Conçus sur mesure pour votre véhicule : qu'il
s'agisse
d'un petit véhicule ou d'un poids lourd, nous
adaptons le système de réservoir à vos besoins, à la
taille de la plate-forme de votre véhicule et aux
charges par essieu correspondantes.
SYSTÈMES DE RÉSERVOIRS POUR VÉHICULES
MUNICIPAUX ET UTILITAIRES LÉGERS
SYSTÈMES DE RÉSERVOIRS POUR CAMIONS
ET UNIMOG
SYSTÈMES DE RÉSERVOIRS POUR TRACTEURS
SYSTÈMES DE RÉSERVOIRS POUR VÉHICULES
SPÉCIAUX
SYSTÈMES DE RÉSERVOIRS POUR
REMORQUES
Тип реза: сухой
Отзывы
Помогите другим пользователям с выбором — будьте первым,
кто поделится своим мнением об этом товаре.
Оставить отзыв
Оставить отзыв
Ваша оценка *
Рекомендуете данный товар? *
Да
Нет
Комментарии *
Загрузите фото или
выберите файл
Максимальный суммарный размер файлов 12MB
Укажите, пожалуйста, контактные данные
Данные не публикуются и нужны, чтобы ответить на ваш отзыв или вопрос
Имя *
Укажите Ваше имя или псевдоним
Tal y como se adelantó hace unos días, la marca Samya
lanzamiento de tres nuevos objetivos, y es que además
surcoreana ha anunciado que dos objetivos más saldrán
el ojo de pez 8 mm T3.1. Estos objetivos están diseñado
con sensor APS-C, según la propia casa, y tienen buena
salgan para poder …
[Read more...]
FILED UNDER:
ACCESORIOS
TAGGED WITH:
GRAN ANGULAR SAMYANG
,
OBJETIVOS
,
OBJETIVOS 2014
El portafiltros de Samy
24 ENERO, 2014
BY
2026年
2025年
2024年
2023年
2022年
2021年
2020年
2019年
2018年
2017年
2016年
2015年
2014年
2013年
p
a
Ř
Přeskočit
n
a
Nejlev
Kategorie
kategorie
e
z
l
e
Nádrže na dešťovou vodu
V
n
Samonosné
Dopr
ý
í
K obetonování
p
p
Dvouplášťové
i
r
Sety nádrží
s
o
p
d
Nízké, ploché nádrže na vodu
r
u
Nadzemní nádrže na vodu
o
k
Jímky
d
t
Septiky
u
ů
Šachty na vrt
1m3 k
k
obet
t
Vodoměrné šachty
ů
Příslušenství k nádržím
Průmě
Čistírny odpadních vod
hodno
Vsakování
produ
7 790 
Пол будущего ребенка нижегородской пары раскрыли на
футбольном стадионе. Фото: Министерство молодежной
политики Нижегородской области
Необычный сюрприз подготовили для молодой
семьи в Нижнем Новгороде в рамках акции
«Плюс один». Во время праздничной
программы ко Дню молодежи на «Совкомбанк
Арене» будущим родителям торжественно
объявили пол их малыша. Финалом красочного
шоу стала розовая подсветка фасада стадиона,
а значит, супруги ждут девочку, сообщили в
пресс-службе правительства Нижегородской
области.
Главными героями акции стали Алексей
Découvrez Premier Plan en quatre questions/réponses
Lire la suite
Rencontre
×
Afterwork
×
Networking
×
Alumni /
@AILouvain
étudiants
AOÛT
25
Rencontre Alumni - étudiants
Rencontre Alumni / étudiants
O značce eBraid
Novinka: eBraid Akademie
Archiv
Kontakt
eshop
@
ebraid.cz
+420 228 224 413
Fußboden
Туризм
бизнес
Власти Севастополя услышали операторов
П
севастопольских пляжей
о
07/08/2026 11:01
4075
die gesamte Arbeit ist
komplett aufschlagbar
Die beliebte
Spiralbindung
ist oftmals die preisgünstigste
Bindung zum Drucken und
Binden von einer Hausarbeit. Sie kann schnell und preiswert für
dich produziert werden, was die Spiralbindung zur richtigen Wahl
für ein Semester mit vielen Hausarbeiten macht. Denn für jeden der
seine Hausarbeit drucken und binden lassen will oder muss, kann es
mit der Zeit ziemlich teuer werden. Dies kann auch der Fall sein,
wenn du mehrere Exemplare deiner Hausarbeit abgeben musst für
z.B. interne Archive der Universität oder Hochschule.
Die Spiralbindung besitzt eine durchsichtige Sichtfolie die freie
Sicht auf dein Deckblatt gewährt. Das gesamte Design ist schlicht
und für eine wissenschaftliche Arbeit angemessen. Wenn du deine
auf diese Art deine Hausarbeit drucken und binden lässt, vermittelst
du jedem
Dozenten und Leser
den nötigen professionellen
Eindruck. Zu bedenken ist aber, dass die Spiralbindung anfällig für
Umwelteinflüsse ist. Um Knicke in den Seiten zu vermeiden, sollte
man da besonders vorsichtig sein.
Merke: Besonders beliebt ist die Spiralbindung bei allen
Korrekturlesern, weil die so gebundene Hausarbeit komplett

**ABOUT THIS TASK**
Search the entries for the word "komplett" and show every line that has it.

**ANSWER BOX**
komplett aufschlagbar
Korrekturlesern, weil die so gebundene Hausarbeit komplett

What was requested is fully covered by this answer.